Myth # 1: Cats always land right side up
It’s 6 a.m. and I walk out of the bedroom into the kitchen, intent on making some breakfast and relieve the litter boxes of their night deposits. The familiar “thunk” greets me from behind. One of the cats had been sleeping, again, on top of the kitchen cabinets. It is a long way up there for a cat. It takes them through a somewhat tortuous path that starts in front of the cabinet that has the microwave with a jump onto the narrow space before the oven with barely enough space to crouch and take the next leap, to the top of the refrigerator, navigating magnets, notes and a few other obstacles. Up on top of the fridge, there’s a small BBQ lamp, three boxes of cereal, a box of peanuts, one of cashews and a bag of organic prunes. Not a lot of space. But that’s not the final destination. One more jump takes them to the top of the wall-mounted cabinet, where there is a wooden bowl, a strange piece of driftwood and a metal sculpture of a mouse. Between these things, there’s just enough space for a lazy cat to while away the hours.
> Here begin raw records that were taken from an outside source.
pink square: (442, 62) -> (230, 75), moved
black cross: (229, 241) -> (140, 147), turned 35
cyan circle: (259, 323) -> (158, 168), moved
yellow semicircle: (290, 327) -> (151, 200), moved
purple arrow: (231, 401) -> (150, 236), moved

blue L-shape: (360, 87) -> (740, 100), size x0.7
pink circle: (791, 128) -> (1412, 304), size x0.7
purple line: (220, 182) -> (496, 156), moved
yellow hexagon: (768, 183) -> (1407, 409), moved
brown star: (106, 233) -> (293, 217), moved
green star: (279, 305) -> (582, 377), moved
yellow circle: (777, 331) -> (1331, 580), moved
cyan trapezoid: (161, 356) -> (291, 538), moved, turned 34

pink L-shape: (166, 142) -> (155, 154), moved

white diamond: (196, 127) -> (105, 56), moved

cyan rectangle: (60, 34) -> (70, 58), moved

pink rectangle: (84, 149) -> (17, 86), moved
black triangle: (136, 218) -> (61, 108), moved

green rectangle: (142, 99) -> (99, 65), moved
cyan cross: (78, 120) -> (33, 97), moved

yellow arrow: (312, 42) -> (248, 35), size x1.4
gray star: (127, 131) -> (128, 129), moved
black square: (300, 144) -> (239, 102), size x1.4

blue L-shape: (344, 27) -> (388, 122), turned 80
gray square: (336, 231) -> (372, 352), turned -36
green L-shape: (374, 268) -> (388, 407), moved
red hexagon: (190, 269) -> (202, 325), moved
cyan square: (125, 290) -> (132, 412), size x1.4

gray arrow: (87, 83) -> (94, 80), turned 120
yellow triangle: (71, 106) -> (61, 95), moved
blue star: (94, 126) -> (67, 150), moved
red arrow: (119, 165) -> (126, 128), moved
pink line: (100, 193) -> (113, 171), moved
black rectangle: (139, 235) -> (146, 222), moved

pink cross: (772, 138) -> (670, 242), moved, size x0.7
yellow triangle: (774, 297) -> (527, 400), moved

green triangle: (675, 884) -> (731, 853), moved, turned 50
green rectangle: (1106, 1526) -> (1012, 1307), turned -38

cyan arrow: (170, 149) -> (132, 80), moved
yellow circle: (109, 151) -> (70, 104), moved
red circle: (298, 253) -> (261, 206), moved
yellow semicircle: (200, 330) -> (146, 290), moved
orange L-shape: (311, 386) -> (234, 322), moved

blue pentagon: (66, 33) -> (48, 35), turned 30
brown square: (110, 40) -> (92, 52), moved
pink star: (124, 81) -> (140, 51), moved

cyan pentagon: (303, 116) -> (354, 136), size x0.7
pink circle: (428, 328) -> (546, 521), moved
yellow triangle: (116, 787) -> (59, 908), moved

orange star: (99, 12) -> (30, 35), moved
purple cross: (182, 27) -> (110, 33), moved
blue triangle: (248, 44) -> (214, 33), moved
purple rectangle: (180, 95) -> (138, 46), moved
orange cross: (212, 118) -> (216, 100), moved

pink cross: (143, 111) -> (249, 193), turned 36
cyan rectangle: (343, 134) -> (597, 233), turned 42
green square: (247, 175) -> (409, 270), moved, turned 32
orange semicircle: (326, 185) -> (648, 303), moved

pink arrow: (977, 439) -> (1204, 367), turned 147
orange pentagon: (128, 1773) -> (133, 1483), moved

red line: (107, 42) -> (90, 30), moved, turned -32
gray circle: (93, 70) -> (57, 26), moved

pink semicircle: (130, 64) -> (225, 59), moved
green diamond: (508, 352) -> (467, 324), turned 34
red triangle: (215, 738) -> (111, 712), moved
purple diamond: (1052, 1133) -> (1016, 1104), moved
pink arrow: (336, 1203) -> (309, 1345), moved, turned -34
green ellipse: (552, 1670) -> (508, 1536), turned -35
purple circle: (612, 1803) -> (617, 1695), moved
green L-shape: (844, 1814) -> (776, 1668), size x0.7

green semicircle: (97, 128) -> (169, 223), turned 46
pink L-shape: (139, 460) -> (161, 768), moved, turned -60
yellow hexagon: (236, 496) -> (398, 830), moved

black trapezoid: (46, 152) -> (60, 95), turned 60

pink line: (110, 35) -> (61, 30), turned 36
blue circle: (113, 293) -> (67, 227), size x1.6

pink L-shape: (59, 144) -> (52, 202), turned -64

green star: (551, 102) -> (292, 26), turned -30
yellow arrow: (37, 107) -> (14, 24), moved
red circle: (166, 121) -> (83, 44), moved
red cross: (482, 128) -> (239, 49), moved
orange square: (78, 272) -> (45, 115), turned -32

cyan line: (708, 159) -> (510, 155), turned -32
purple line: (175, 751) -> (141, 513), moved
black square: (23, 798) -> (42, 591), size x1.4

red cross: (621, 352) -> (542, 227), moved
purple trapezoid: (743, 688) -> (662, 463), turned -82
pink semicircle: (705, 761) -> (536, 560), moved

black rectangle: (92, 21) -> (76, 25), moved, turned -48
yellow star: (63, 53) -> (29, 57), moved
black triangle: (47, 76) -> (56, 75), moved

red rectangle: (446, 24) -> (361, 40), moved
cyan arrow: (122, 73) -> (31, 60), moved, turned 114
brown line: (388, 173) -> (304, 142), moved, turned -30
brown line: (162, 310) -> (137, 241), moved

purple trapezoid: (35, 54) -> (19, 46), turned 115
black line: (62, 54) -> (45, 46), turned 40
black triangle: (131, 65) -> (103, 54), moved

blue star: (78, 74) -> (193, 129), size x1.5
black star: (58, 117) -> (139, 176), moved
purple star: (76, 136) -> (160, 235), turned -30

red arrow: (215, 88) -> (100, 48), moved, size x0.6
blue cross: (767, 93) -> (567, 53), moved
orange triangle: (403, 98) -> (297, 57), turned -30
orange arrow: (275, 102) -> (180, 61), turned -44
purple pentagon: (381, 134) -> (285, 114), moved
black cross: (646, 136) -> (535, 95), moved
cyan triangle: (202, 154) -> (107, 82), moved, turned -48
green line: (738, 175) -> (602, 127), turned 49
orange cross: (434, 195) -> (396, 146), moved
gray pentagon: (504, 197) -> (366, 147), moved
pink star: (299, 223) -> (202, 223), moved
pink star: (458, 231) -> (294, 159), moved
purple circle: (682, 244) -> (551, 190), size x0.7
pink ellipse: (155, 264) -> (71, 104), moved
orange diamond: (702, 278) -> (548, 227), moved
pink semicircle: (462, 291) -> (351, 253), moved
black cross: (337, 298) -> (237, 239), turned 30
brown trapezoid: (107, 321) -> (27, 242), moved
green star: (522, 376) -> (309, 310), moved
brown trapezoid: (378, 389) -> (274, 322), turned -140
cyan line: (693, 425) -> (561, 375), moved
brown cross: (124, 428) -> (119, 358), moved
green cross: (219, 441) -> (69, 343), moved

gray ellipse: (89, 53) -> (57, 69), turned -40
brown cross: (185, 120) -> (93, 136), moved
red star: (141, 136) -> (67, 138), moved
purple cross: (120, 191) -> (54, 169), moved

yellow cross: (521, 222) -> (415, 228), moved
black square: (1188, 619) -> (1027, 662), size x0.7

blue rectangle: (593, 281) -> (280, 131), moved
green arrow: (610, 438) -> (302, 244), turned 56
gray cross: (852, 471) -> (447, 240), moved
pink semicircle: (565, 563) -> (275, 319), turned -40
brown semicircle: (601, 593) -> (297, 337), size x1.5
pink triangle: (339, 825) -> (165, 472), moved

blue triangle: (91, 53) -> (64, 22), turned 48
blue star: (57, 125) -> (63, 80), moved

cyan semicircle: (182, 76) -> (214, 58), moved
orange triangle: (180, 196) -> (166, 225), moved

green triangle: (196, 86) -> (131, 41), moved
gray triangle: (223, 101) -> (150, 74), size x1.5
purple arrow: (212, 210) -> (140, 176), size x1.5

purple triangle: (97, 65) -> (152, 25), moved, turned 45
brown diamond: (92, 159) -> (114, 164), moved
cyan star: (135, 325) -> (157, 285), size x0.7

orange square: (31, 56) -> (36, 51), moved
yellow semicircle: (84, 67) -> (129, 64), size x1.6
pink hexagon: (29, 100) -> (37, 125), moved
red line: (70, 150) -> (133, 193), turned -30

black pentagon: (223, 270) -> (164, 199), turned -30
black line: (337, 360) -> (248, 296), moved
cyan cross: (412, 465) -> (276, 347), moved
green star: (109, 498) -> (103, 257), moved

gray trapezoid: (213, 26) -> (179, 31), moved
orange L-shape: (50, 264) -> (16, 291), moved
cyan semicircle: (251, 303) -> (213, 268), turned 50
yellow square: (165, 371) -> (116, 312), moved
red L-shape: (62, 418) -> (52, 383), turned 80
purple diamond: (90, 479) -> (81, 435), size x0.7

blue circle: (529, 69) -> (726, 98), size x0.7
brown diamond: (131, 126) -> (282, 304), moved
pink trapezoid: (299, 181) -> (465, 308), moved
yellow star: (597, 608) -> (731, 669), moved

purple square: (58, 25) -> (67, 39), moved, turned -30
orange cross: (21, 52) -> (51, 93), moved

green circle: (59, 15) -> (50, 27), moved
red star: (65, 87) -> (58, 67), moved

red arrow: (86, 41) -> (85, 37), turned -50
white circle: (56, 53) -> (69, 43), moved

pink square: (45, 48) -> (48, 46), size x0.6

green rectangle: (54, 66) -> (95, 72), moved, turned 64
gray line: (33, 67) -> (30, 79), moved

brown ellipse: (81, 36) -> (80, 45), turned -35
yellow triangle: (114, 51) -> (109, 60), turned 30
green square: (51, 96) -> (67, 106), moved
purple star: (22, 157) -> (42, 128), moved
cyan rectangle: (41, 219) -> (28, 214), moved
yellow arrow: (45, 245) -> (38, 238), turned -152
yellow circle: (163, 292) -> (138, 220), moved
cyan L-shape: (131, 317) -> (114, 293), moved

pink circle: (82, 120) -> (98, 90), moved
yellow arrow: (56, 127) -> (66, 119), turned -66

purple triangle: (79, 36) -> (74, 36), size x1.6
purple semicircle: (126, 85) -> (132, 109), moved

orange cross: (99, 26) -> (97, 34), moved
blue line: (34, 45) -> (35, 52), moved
Austina had the turn for the high-rise perch. Other times I’ve seen Boots up there, and I wonder how he can move so much biomass up that high without making a mess (he’s a 20-lb feline behemoth, our own whiskered Lothario). Well, not making a mess is not completely accurate, because I do find notes, magnets and cards in odd places in the kitchen, no doubt the results of a misplaced paw in his attempts to climb that mountain. So, back at the breakfast moment, I hear the “thunk” that indicates that one of the cats has jumped down from the top of the cabinet onto the refrigerator top. I turn and see Austina, trying to maintain her elegant landing position, starting to slide too far to the front of the refrigerator, carried by the momentum of her sleepy jump. She manages to make a half-turn and stretch all her front claws in an attempt to gain purchase and not fall off. Well, refrigerator surfaces do not yield to cat claws, at least not easily. That darn baked-on paint. So, off over the side goes her butt, which if you can picture Austina in your mind, is the largest, heaviest part of her. No match for the front end, the rear end gives in to the forces of gravity, but her mind is still on salvage. She slides off, clawing madly at anything to hold on. She makes a grab for the cashew box, which being light, just adds to the mass that is starting to spill over down the front of the fridge. Her paws move fast, Ginzu knives on speed, magnets fly, lots of them, the cashew box goes over her head and crashes on the floor, spilling everywhere. On top of this mess, Austina lands, not on her paws, elegantly, cat-like, but on her ass, twisted, wide-eyed, awkwardly, with another, less musical “thunk” punctuated by a “meow-grunt” that was at the same time painful and pathetic. She didn’t waste time. She got up, ran over the cashews (sending a number of them to unreachable places under the stove, fridge and cabinets (I’ll be looking for wayward cashews for days) and climbed into her basket by the window, unhurt except for the feline pride.
Useless and strange information: the words on the little magnets that she threw on the floor were “nipple” “two” “blush” and “could” which, creatively together, form the sentence “two nipples could blush” among other less meaningful possibilities.
Useful information: Don’t eat cashews this week at my house unless you don’t mind a cat hair, or two.